About this Parkinsons’s disease research news
Author: Yung-Eui Kang
Source: POSTECH
Contact: Yung-Eui Kang – POSTECH
Image: The image is credited to StackZone Neuro
Original Research: Open access.
“Gut microbial production of imidazole propionate drives Parkinson’s pathologies” by Ara Koh et al. Nature Communications
Abstract
Production of imidazole propionate by gut microbes causes Parkinson’s disease.
Parkinson’s disease (PD) is characterized by selective degeneration of dopaminergic neurons in the midbrain and accumulation of α-synuclein.

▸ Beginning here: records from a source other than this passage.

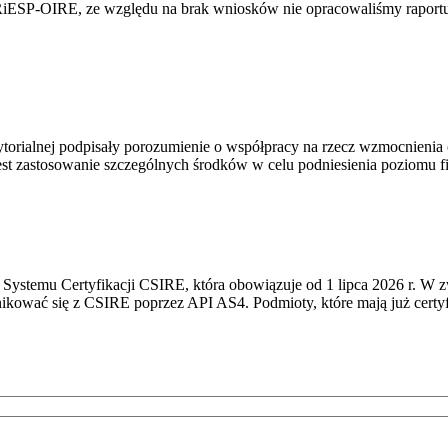
RiESP-OIRE, ze względu na brak wniosków nie opracowaliśmy raportu 
torialnej podpisały porozumienie o współpracy na rzecz wzmocnienia o
st zastosowanie szczególnych środków w celu podniesienia poziomu fizy
Systemu Certyfikacji CSIRE, która obowiązuje od 1 lipca 2026 r. W 
nikować się z CSIRE poprzez API AS4. Podmioty, które mają już certyf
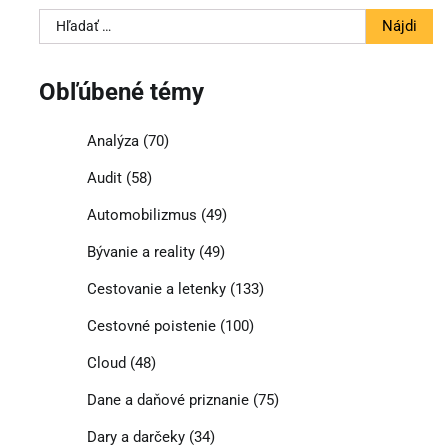
Hľadať:
Obľúbené témy
Analýza
(70)
Audit
(58)
Automobilizmus
(49)
Bývanie a reality
(49)
Cestovanie a letenky
(133)
Cestovné poistenie
(100)
Cloud
(48)
Dane a daňové priznanie
(75)
Dary a darčeky
(34)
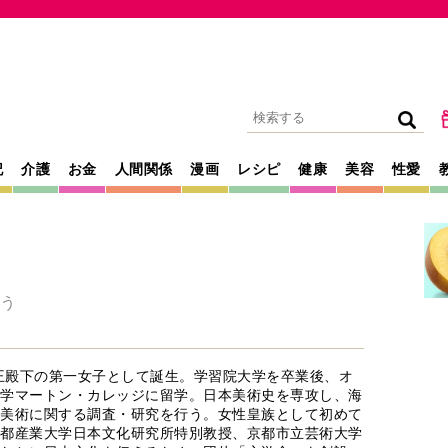
記
介護
お金
人間関係
漫画
レシピ
健康
美容
性愛
う
親王殿下の第一女子として誕生。学習院大学を卒業後、オ
学マートン・カレッジに留学。日本美術史を専攻し、海
美術に関する調査・研究を行う。女性皇族として初めて
都産業大学日本文化研究所特別教授、京都市立芸術大学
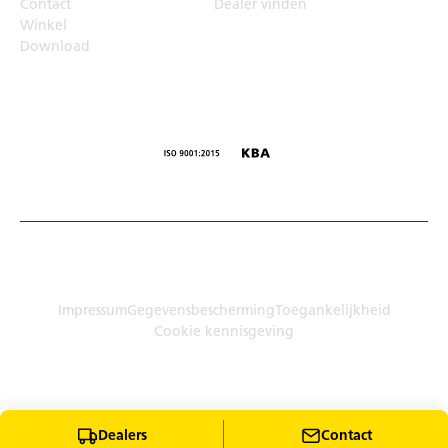
Contact
Dealer vinden
Winkel
Download
© Humbaur GmbH · Mercedesring 1, 86368 Gersthofen,
Duitsland
Impressum
Gegevensbescherming
Toegankelijkheid
Cookie kennisgeving
Dealers
Contact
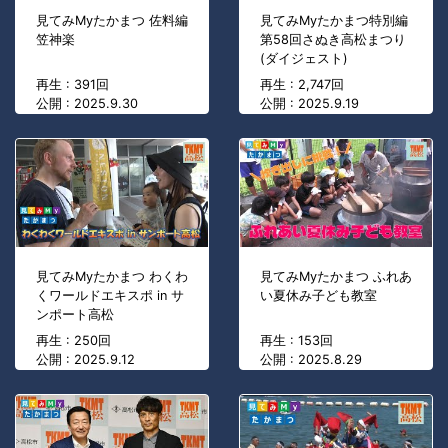
見てみMyたかまつ 佐料編
見てみMyたかまつ特別編
笠神楽
第58回さぬき高松まつり
(ダイジェスト)
再生 : 391回
再生 : 2,747回
公開 : 2025.9.30
公開 : 2025.9.19
見てみMyたかまつ わくわ
見てみMyたかまつ ふれあ
くワールドエキスポ in サ
い夏休み子ども教室
ンポート高松
再生 : 250回
再生 : 153回
公開 : 2025.9.12
公開 : 2025.8.29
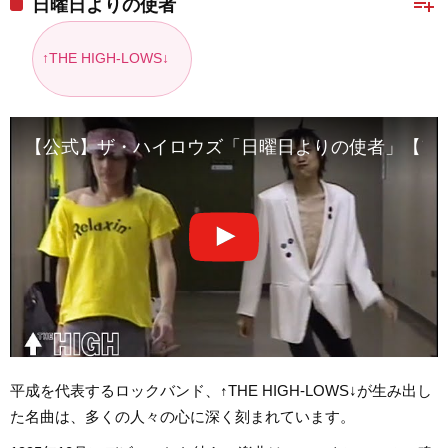
playlist_add
日曜日よりの使者
↑THE HIGH-LOWS↓
【公式】ザ・ハイロウズ「日曜日よりの使者」【アルバム『flip flop
平成を代表するロックバンド、↑THE HIGH-LOWS↓が生み出し
た名曲は、多くの人々の心に深く刻まれています。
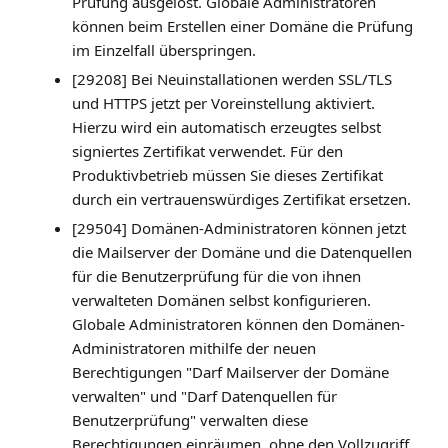
Prüfung ausgelöst. Globale Administratoren
können beim Erstellen einer Domäne die Prüfung
im Einzelfall überspringen.
[29208] Bei Neuinstallationen werden SSL/TLS
und HTTPS jetzt per Voreinstellung aktiviert.
Hierzu wird ein automatisch erzeugtes selbst
signiertes Zertifikat verwendet. Für den
Produktivbetrieb müssen Sie dieses Zertifikat
durch ein vertrauenswürdiges Zertifikat ersetzen.
[29504] Domänen-Administratoren können jetzt
die Mailserver der Domäne und die Datenquellen
für die Benutzerprüfung für die von ihnen
verwalteten Domänen selbst konfigurieren.
Globale Administratoren können den Domänen-
Administratoren mithilfe der neuen
Berechtigungen "Darf Mailserver der Domäne
verwalten" und "Darf Datenquellen für
Benutzerprüfung" verwalten diese
Berechtigungen einräumen, ohne den Vollzugriff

There is increasing evidence that the gut microbiome plays a role in PD, and microbial metabolites are being proposed as potential pathological mediators.
However, it is still unclear which specific microbes and metabolites are involved, and also whether metabolites from the gut can reach the brain and directly cause neurodegeneration.
Here we show that elevated levels of Streptococcus mutans (S. mutans) and its enzyme urocanate reductase (UrdA), which produces imidazole propionate (ImP), are present in the gut microbiome of PD patients, along with elevated plasma ImP.
Colonization of mice with S. mutans containing urdA or Escherichia coli expressing UrdA from S. mutans increases systemic and brain levels of IMP, which induces PD-like symptoms including dopaminergic neuronal loss, astrogliosis, microgliosis, and motor dysfunction.
Furthermore, S. mutans exacerbates α-synuclein pathology in a mouse model. ImP administration alone reproduces key features of PD, supporting the UrdA-ImP axis as a microbial driver of PD pathology. Mechanistically, mTORC1 activation is critical for both S. mutans- and ImP-induced PD pathology.
Together, these results identify microbial ImP, produced by UrdA, as a direct pathological mediator of the brain-gut connection in PD.